*** Opening Materials provided ***

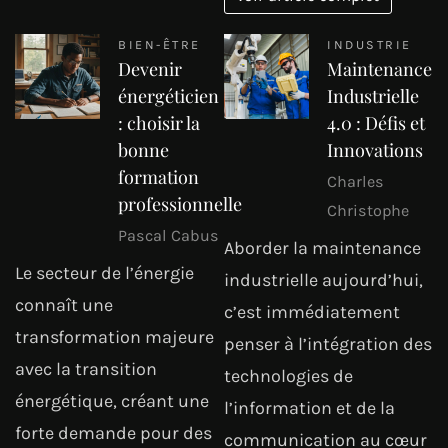
BIEN-ÊTRE
INDUSTRIE
Devenir
Maintenance
énergéticien
Industrielle
: choisir la
4.0 : Défis et
bonne
Innovations
formation
Charles
professionnelle
Christophe
Pascal Cabus
Aborder la maintenance
Le secteur de l’énergie
industrielle aujourd’hui,
connaît une
c’est immédiatement
transformation majeure
penser à l’intégration des
avec la transition
technologies de
énergétique, créant une
l’information et de la
forte demande pour des
communication au cœur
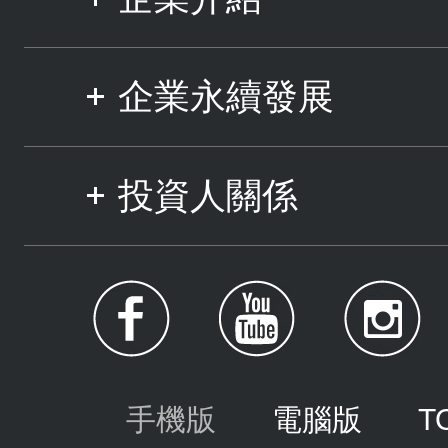
企業永續發展
投資人關係
手機版
電腦版
T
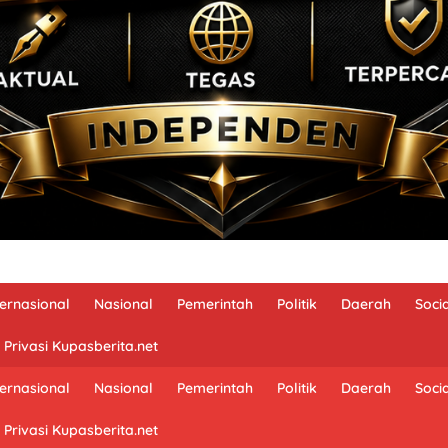
ternasional
Nasional
Pemerintah
Politik
Daerah
Soci
 Privasi Kupasberita.net
ternasional
Nasional
Pemerintah
Politik
Daerah
Soci
 Privasi Kupasberita.net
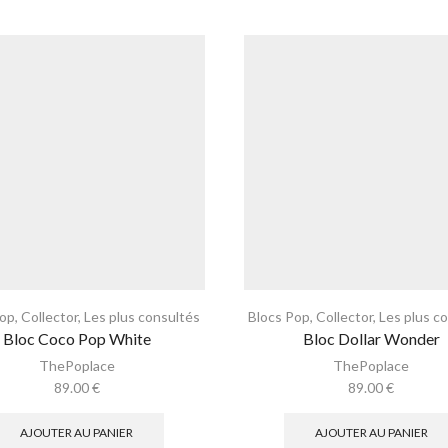
Pop
,
Collector
,
Les plus consultés
Blocs Pop
,
Collector
,
Les plus c
Bloc Coco Pop White
Bloc Dollar Wonder
ThePoplace
ThePoplace
89.00
€
89.00
€
AJOUTER AU PANIER
AJOUTER AU PANIER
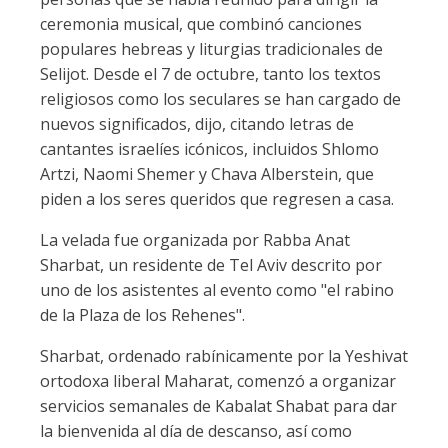
ceremonia musical, que combinó canciones
populares hebreas y liturgias tradicionales de
Selijot. Desde el 7 de octubre, tanto los textos
religiosos como los seculares se han cargado de
nuevos significados, dijo, citando letras de
cantantes israelíes icónicos, incluidos Shlomo
Artzi, Naomi Shemer y Chava Alberstein, que
piden a los seres queridos que regresen a casa.
La velada fue organizada por Rabba Anat
Sharbat, un residente de Tel Aviv descrito por
uno de los asistentes al evento como "el rabino
de la Plaza de los Rehenes".
Sharbat, ordenado rabínicamente por la Yeshivat
ortodoxa liberal Maharat, comenzó a organizar
servicios semanales de Kabalat Shabat para dar
la bienvenida al día de descanso, así como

*** Closing Materials provided ***

● **Exercise directions**
Your task is to restate word for word the lines from the top of the data to the line containing "ceremonia musical, que combinó canciones", both ends included, with every picture left out.

● **Task output**
BIEN-ÊTRE
INDUSTRIE
Devenir
Maintenance
énergéticien
Industrielle
: choisir la
4.0 : Défis et
bonne
Innovations
formation
Charles
professionnelle
Christophe
Pascal Cabus
Aborder la maintenance
Le secteur de l’énergie
industrielle aujourd’hui,
connaît une
c’est immédiatement
transformation majeure
penser à l’intégration des
avec la transition
technologies de
énergétique, créant une
l’information et de la
forte demande pour des
communication au cœur
企業永續發展
投資人關係
手機版
電腦版
T
ternasional
Nasional
Pemerintah
Politik
Daerah
Soci
 Privasi Kupasberita.net
ternasional
Nasional
Pemerintah
Politik
Daerah
Soci
 Privasi Kupasberita.net
Pop
,
Collector
,
Les plus consultés
Blocs Pop
,
Collector
,
Les plus c
Bloc Coco Pop White
Bloc Dollar Wonder
ThePoplace
ThePoplace
89.00
€
89.00
€
AJOUTER AU PANIER
AJOUTER AU PANIER
ceremonia musical, que combinó canciones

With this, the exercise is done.